Aqui na Ucrânia, eu trabalho na área de gestão da cadeia de suprimentos. Eu estava com um pouco de medo, pois pensei que nunca iria ter contato direto com os pacientes e com nossos projetos em campo, apenas acabaria realizando um trabalho muito administrativo, em que não conseguiria ter contato com o que realmente estávamos realizando. Bem, o trabalho administrativo com certeza acontece, mas a experiência e o que se aprende no dia-a-dia é enorme. O contato que você tem com os outros colegas de trabalho e com os profissionais internacionais morando na mesma casa, trocando experiências diárias, é único! Até porque, para mim, as histórias e experiências de nossos profissionais internacionais são sempre muito interessantes e mágicas. Na hora do jantar, meus olhos sempre brilham ao escutar suas histórias. Acredito que MSF seja isso: pessoas e essa troca de experiências, conhecimentos, carinho e amor entre colegas e as pessoas que atendemos.
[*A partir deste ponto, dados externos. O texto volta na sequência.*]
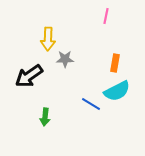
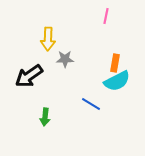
cyan semicircle: moved 10 px up
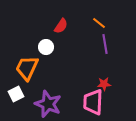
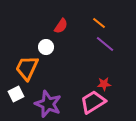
purple line: rotated 42 degrees counterclockwise
pink trapezoid: rotated 56 degrees clockwise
A Ucrânia me surpreendeu muito. Eu acreditava que o país teria toda a cultura influenciada pela Europa, mas tem muitos aspectos da Europa Oriental. É um país muito desafiador para se trabalhar, muito burocrático e com um problema de comunicação enorme, principalmente no meu caso. Nunca havia pensado anteriormente em aprender russo, então, quando cheguei e vi que contratos, reuniões, visitas, apresentações (é claro) eram quase todas em russo, eu percebi o quão dependente eu seria do meu time para realizar as minhas próprias tarefas, e acredito que isso foi e ainda está sendo um grande desafio para mim (apesar de já ter começado as minhas aulas de russo).

Está sendo muito interessante vivenciar esse momento da nossa organização, de pós-emergência, aqui na Ucrânia. Estou enfrentando os desafios citados anteriormente diariamente, me adaptando à cultura local, de uma forma que possa agregar para mim e para as pessoas que atendemos. Poder fazer a diferença em cada um de nossos pacientes diretamente e indiretamente é o que me faz acordar todos os dias renovada, cheia de energia e com o sorriso no rosto para mais um dia no meu projeto, em MSF e na minha vida.